Before walking across the stage inside Murphy Center to pick up his degree May 7, MTSU senior recording industry major Hunter Marlowe of Newnan, Georgia, collected $7,500 in start-up cash to help bring his sound hole tambourine invention to the masses.
Marlowe was among the students who made it to the Jennings A. Jones College of Business’ 2016 Business Plan Competition Finals, which wrapped up the spring semester by awarding a total of almost $20,000 in prizes to four finalists and other student entrepreneurs looking to turn their business ideas into reality.
Marlowe is off to a good head start.
Called the “Jambourine by Marlowe,” the aspiring singer-songwriter’s invention is an accessory to acoustic and bass guitars that fits in the sound hole. As he describes it, the product “sits silent and out of the way under the strings, until the player slaps the strings or strums across the jingles to the beat.”
Dressed in a business suit and tie, Marlowe strapped on his guitar and provided the panel of six judges with a brief demonstration during the April 26 finals presentations in the Student Union Ballroom.
He then laid the guitar aside and guided the judges through a PowerPoint presentation that included an executive summary, timeline and sales projections as well as plans for Jambourine distribution, operations and marketing.
His efforts were enough to convince the panel that his was the most viable of the four finalists’ ideas.
“This money is definitely going to help start up, and every cent is going to go toward the business,” Marlowe said, first-place plaque in hand. His next step is to order 1,000 units of the product from the manufacturer, an expense he said is roughly $6,000.
Dr. Bill McDowell, chair holder of the Pam Wright Chair of Entrepreneurship, which sponsors the event, said the competition gives students an intense hands-on learning experience and allows them to gain feedback on their plans, develop networks and expose their ideas to potential investors.
The competition is open to students and alumni willing to put their business ideas on paper into a formal business plan and navigate a series of reviews — rounds of screenings, elevator pitches, trade show displays and the final presentations — in their quest for the top prizes.
The final presentations focused on the complete business plans, where teams presented their plans to the group of judges and fielded questions. Presentations are open to investors, MTSU faculty, staff, alumni, students and MTSU friends. Teams gave a maximum 15-minute presentation, followed by 10 minutes of questions and answers.

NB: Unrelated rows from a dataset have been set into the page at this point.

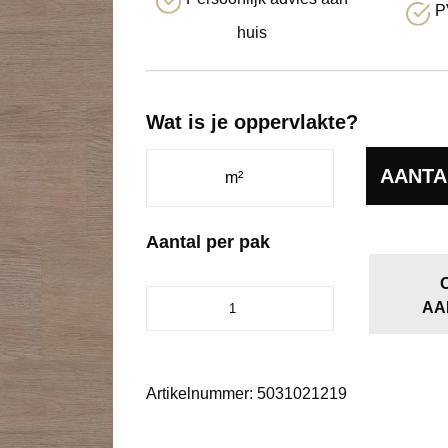
P
huis
Wat is je oppervlakte?
AANTA
Aantal per pak
Cavalley
AA
smoky
aantal
Artikelnummer:
5031021219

“Our students go through quite a process to get to this point,” McDowell said. “They utilize mentors, they utilize coaches to help them develop those plans fully, so that when they are finished they have a product and a completed plan that they can go and start their business if they have not already done so.”
The competition’s runner-up winner, which received $5,000, was Hükd — pronounced “hooked” — an on-demand roadside assistance application designed to connect technicians and stranded motorists in a more timely fashion.

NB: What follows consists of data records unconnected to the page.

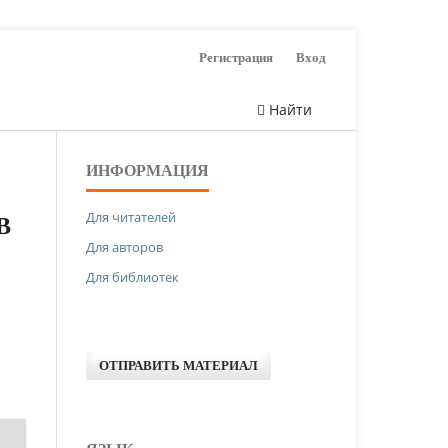
Регистрация
Вход
Найти
ИНФОРМАЦИЯ
Для читателей
В
Для авторов
Для библиотек
ОТПРАВИТЬ МАТЕРИАЛ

The third-place winner of a $1,500 prize was Music for Youth, a social enterprise benefiting children ages 6-16 by providing enriching lessons through music. Fourth place and a $500 prize went to ESPY Discovery Labs, a life-science company that would assist with antibiotic production.

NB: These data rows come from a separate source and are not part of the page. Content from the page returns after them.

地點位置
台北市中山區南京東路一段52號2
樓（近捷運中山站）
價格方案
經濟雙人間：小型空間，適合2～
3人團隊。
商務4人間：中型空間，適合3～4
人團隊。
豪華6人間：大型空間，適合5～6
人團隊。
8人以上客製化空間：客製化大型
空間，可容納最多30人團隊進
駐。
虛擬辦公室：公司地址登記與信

The judges also awarded secondary and specialty prizes, including two awards for creativity funded by a grant from the Clouse-Elrod Foundation. All of the secondary awards included $500 prizes.
The panel of judges included Jonathan Eby, vice president of operations for classical music label and distributor Naxos of America Inc.; Phil Gibbs, founding principal of The Disruption Lab; serial entrepreneurs Mark Cleveland and Pete Hendrix; Cindi Parmenter, vice president of operations for the Nashville Technology Council; and Peter Marcum, managing partner of Nashville software developer DevDigital LLC.
The business plan competition originated through the Wright Chair to cultivate an entrepreneurial spirit within the region with ideas ranging from for-profit to not-for-profit businesses and corporate entrepreneurship to social enterprises.